▸ Saved data entries
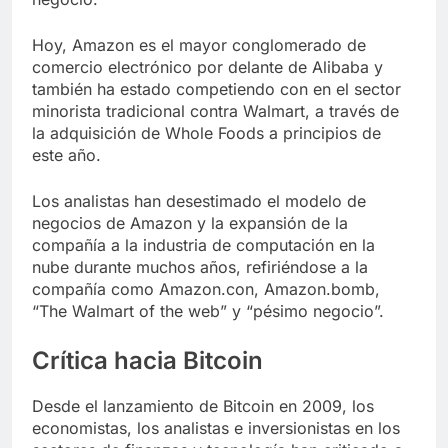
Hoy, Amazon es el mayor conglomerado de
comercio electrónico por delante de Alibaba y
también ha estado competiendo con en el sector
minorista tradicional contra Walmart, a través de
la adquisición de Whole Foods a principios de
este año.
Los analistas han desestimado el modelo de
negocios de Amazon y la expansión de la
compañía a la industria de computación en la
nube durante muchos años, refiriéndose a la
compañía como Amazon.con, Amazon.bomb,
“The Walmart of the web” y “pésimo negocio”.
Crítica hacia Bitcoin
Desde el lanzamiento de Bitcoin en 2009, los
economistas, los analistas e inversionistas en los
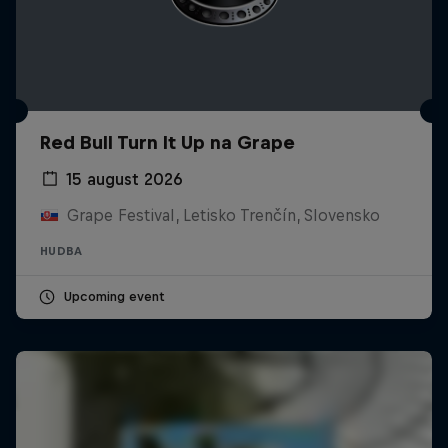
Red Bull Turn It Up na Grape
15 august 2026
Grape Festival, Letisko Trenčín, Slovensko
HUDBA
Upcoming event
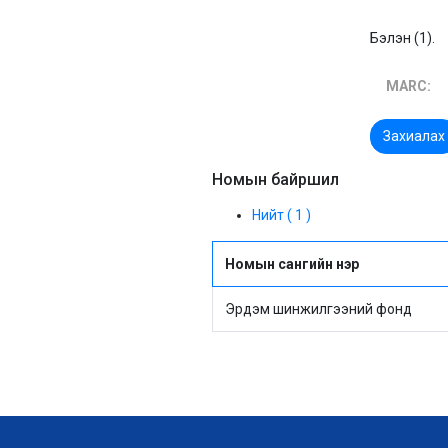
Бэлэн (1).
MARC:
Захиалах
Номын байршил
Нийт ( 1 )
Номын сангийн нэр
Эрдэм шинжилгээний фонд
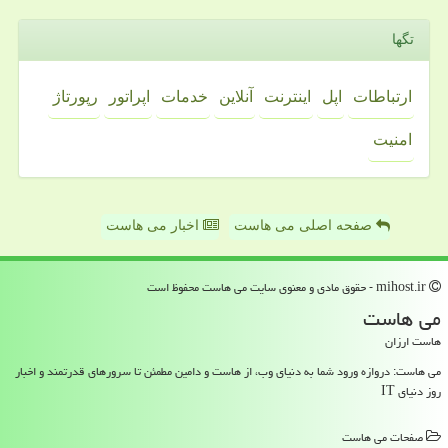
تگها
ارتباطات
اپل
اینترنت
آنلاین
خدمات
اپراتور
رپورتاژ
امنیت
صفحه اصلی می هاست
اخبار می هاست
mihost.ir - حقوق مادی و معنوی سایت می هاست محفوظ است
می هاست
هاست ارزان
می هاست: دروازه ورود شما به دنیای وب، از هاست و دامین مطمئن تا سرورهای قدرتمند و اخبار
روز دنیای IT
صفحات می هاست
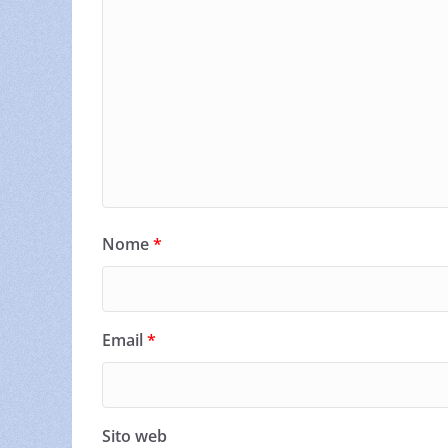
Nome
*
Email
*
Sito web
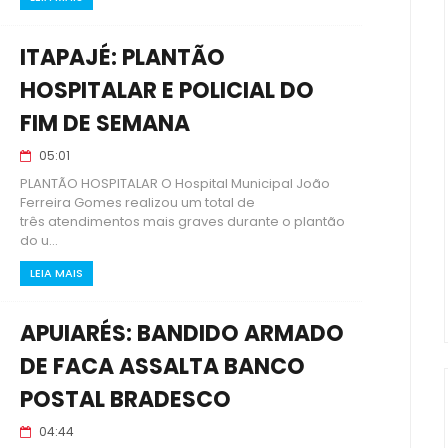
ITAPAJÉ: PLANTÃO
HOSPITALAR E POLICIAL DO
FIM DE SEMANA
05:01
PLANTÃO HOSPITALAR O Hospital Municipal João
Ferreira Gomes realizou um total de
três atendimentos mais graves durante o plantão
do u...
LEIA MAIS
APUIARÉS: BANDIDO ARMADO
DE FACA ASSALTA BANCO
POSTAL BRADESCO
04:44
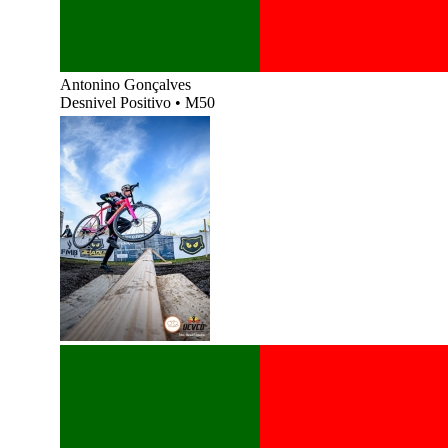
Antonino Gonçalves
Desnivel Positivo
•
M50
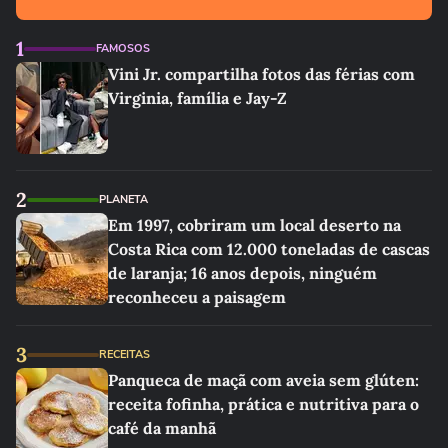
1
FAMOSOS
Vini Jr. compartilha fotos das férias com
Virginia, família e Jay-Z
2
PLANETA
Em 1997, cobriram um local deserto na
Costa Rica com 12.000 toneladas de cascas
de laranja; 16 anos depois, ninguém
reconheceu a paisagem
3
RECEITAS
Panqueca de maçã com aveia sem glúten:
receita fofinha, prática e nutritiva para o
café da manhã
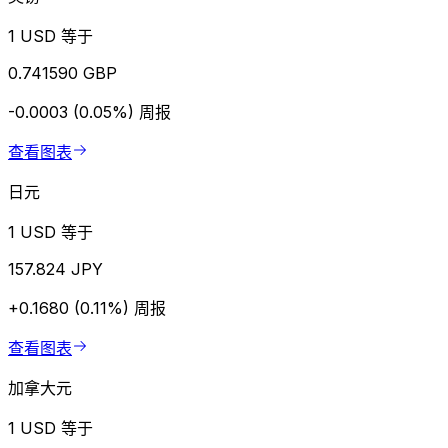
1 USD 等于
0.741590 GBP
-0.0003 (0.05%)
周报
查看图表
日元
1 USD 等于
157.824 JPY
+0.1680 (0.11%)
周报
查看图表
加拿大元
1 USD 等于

▸ THE TASK
Your answer must be the exact lines from the start of the data through the line with "Номын сангийн нэр", inclusive, and nothing else; pictures do not belong in it.

▸ PROBLEM SOLUTION
Hoy, Amazon es el mayor conglomerado de
comercio electrónico por delante de Alibaba y
también ha estado competiendo con en el sector
minorista tradicional contra Walmart, a través de
la adquisición de Whole Foods a principios de
este año.
Los analistas han desestimado el modelo de
negocios de Amazon y la expansión de la
compañía a la industria de computación en la
nube durante muchos años, refiriéndose a la
compañía como Amazon.con, Amazon.bomb,
“The Walmart of the web” y “pésimo negocio”.
Crítica hacia Bitcoin
Desde el lanzamiento de Bitcoin en 2009, los
economistas, los analistas e inversionistas en los
Red Bull Turn It Up na Grape
15 august 2026
Grape Festival, Letisko Trenčín, Slovensko
HUDBA
Upcoming event
Бэлэн (1).
MARC:
Захиалах
Номын байршил
Нийт ( 1 )
Номын сангийн нэр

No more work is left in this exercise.